The Demons at Rainbow Bridge, Jack L Chalker (1989). This is the first book of a trilogy, the Quintara Marathon. Chalker used to bang out trilogies and series as if science fiction were on the brink of extinction. And it showed. In this one, the writing barely reaches competent, the setting is cobbled together from used furniture, and the text is riddled with continuity errors. In this series, the galaxy is split into three mutually antagonistic power blocs, the Exchange, the religious nutters of the Mizlaplanian Empire, and the evil dog-eat-dog empire of the Mycohlians. Humanity went out into the stars and found itself just another alien race among the many claimed by these three polities. The Exchange is ruled by the mysterious never-seen Guardians, and is pure Rand-like capitalism from top to bottom. The Mizlaplanians have hugely powerful mental powers and have convinced everyone they’re gods and those of their subject races with “normal” mental powers are angels and saints. The Mycohlians are parasites and they pretty much leave their anarchic empire to run itself, assuming that the cream – the most ruthless and violent cream, that is – will rise to the top and keep everything together. An Exchange scout ship finds a pair of the eponymous demons on a remote world, and sends out a mayday before being slaughtered. The novel then spends a third of its pages describing the formation of an Exchange team to investigate, then a third on a Mizlaplanian team to do the same, and the final third on the Mycohlian team. All three head for the remote world, where they find a butchered research team, the demons have escaped and… continued in the next book of the trilogy. Chalker was a crap writer and this is far from his best work.
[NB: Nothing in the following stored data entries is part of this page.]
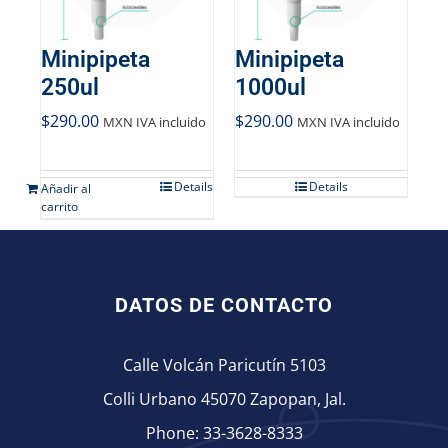
Minipipeta
Minipipeta
250ul
1000ul
$
290.00
$
290.00
MXN IVA incluido
MXN IVA incluido
Details
Details
Añadir al
carrito
DATOS DE CONTACTO
Calle Volcán Paricutín 5103
Colli Urbano 45070 Zapopan, Jal.
Phone:
33-3628-8333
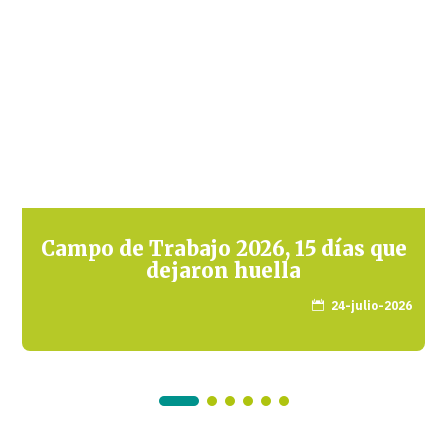
Campo de Trabajo 2026, 15 días que
dejaron huella
24-julio-2026

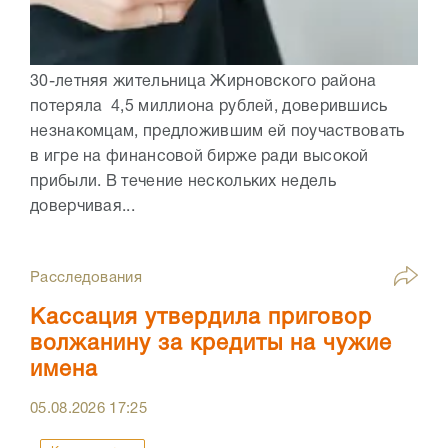
30-летняя жительница Жирновского района
потеряла 4,5 миллиона рублей, доверившись
незнакомцам, предложившим ей поучаствовать
в игре на финансовой бирже ради высокой
прибыли. В течение нескольких недель
доверчивая...
Расследования
Кассация утвердила приговор
волжанину за кредиты на чужие
имена
05.08.2026
17:25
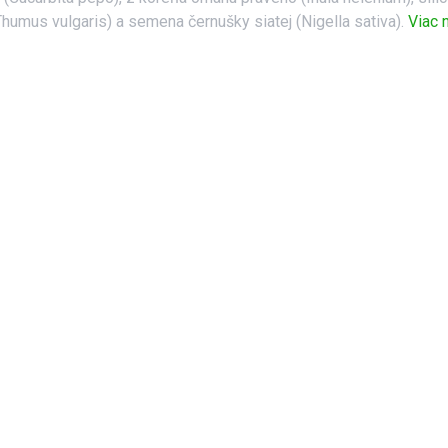
umus vulgaris) a semena černušky siatej (Nigella sativa).
Viac 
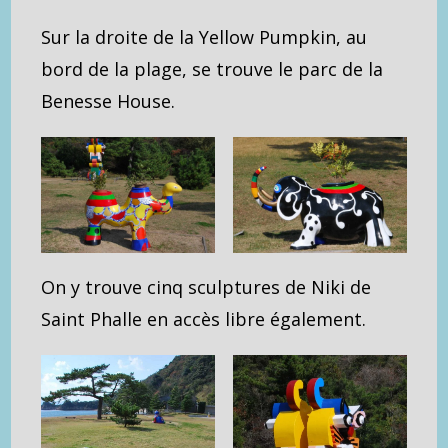
Sur la droite de la Yellow Pumpkin, au
bord de la plage, se trouve le parc de la
Benesse House.
On y trouve cinq sculptures de Niki de
Saint Phalle en accès libre également.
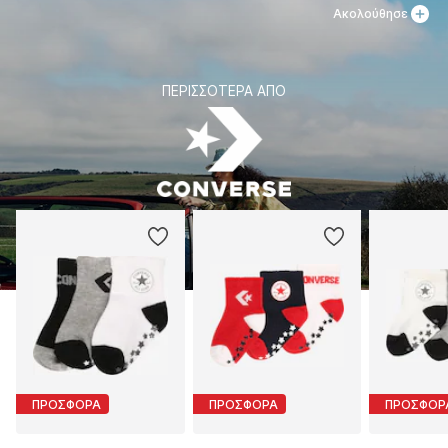
Ακολούθησε
ΠΕΡΙΣΣΌΤΕΡΑ ΑΠΌ
ΠΡΟΣΦΟΡΑ
ΠΡΟΣΦΟΡΑ
ΠΡΟΣΦΟΡ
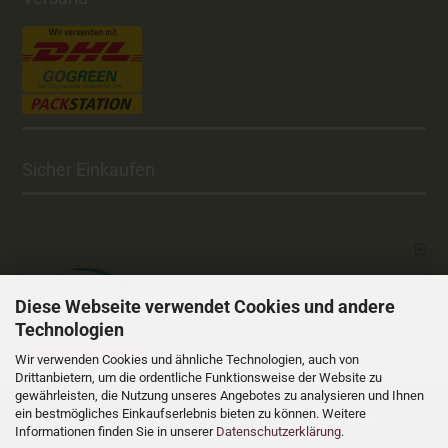
Sicher Einkaufen
Diese Webseite verwendet Cookies und andere
Technologien
Vertrag widerrufen
Wir verwenden Cookies und ähnliche Technologien, auch von
Drittanbietern, um die ordentliche Funktionsweise der Website zu
gewährleisten, die Nutzung unseres Angebotes zu analysieren und Ihnen
Versandkosten
Alle Preise sind inkl. MwSt., zzgl.
ein bestmögliches Einkaufserlebnis bieten zu können. Weitere
Online Shop
Xycons
by Gambio.de © 2025 Gambio Templates bei
Informationen finden Sie in unserer
Datenschutzerklärung
.
Cookie Einstellungen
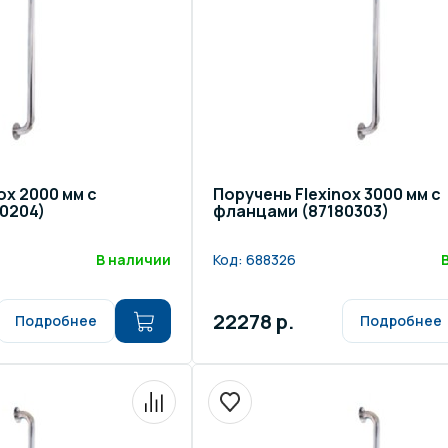
щение и подсветка для
Измерение парамет
сейна
елочные материалы
Строительные мате
ox 2000 мм с
Поручень Flexinox 3000 мм с
0204)
фланцами (87180303)
В наличии
Код:
688326
22278 р.
Подробнее
Подробнее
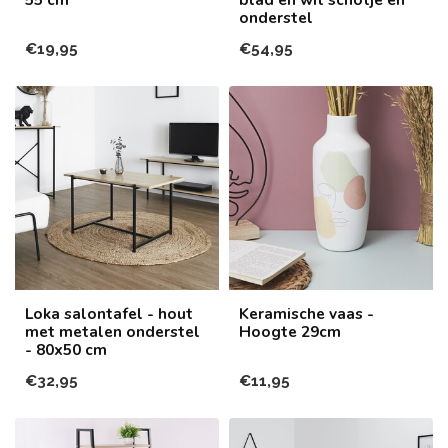
onderstel
€19,95
€54,95
Loka salontafel - hout
Keramische vaas -
met metalen onderstel
Hoogte 29cm
- 80x50 cm
€32,95
€11,95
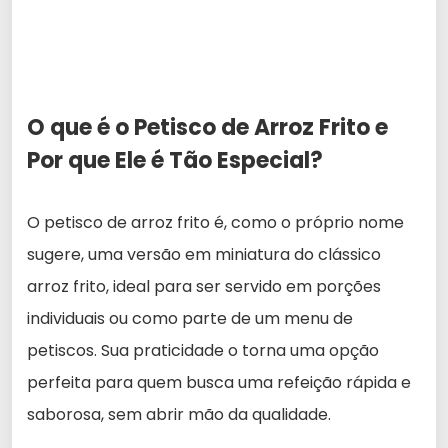
O que é o Petisco de Arroz Frito e
Por que Ele é Tão Especial?
O petisco de arroz frito é, como o próprio nome
sugere, uma versão em miniatura do clássico
arroz frito, ideal para ser servido em porções
individuais ou como parte de um menu de
petiscos. Sua praticidade o torna uma opção
perfeita para quem busca uma refeição rápida e
saborosa, sem abrir mão da qualidade.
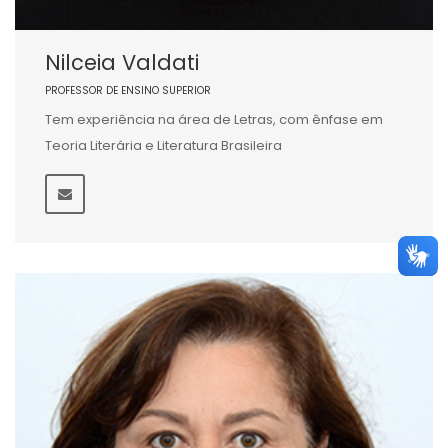
Nilceia Valdati
PROFESSOR DE ENSINO SUPERIOR
Tem experiência na área de Letras, com ênfase em
Teoria Literária e Literatura Brasileira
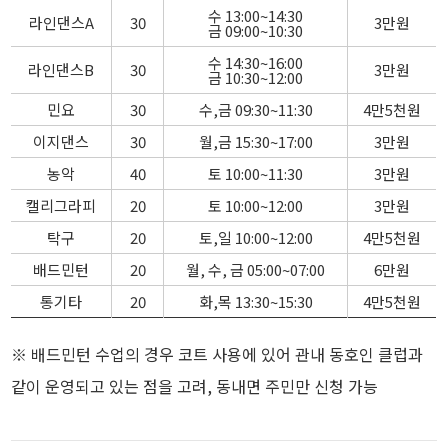
수 13:00~14:30
라인댄스A
30
3만원
금 09:00~10:30
수 14:30~16:00
라인댄스B
30
3만원
금 10:30~12:00
민요
30
수,금 09:30~11:30
4만5천원
이지댄스
30
월,금 15:30~17:00
3만원
농악
40
토 10:00~11:30
3만원
캘리그라피
20
토 10:00~12:00
3만원
탁구
20
토,일 10:00~12:00
4만5천원
배드민턴
20
월, 수, 금 05:00~07:00
6만원
통기타
20
화,목 13:30~15:30
4만5천원
※ 배드민턴 수업의 경우 코트 사용에 있어 관내 동호인 클럽과
같이 운영되고 있는 점을 고려, 동내면 주민만 신청 가능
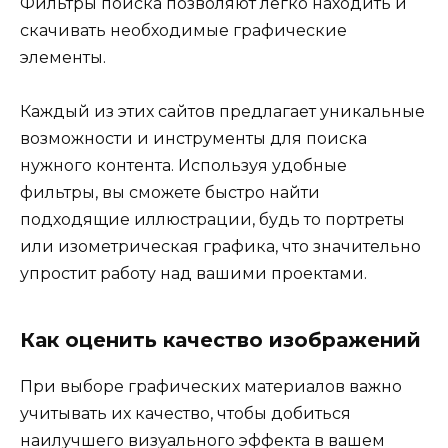
Фильтры поиска позволяют легко находить и
скачивать необходимые графические
элементы.
Каждый из этих сайтов предлагает уникальные
возможности и инструменты для поиска
нужного контента. Используя удобные
фильтры, вы сможете быстро найти
подходящие иллюстрации, будь то портреты
или изометрическая графика, что значительно
упростит работу над вашими проектами.
Как оценить качество изображений
При выборе графических материалов важно
учитывать их качество, чтобы добиться
наилучшего визуального эффекта в вашем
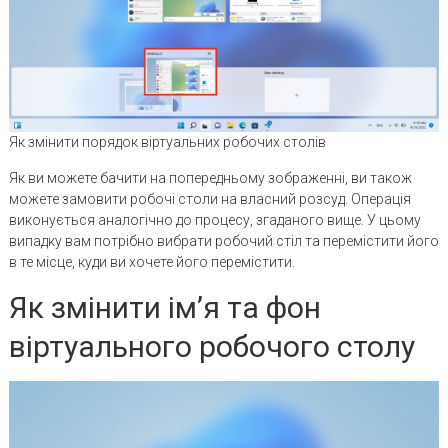
Як змінити порядок віртуальних робочих столів
Як ви можете бачити на попередньому зображенні, ви також
можете замовити робочі столи на власний розсуд. Операція
виконується аналогічно до процесу, згаданого вище. У цьому
випадку вам потрібно вибрати робочий стіл та перемістити його
в те місце, куди ви хочете його перемістити.
Як змінити ім’я та фон
віртуального робочого столу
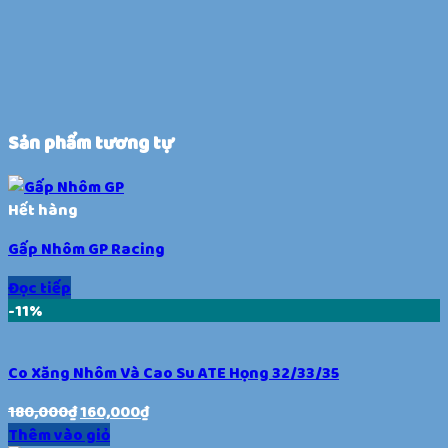
Sản phẩm tương tự
Hết hàng
Gấp Nhôm GP Racing
Đọc tiếp
-11%
Co Xăng Nhôm Và Cao Su ATE Họng 32/33/35
180,000
₫
160,000
₫
Thêm vào giỏ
Ark Baby, Liz Jensen (1997). Every time I start a Liz Jensen novel, I tell myself I should read more of her books. I’ll be reviewing this on SF Mistressworks, since it qualifies as science fiction.
March 31, 2014 at 11:00 am
Chalker used to bang out trilogies and series as if science fiction were on the brink of extinction. And it showed.
Looking back, they really were potboilers. Some lovely ideas but…
March 31, 2014 at 11:22 am
You could probably also put early Christopher Priest into your Coney-Cowper-Roberts mob, maybe more so than Ballard.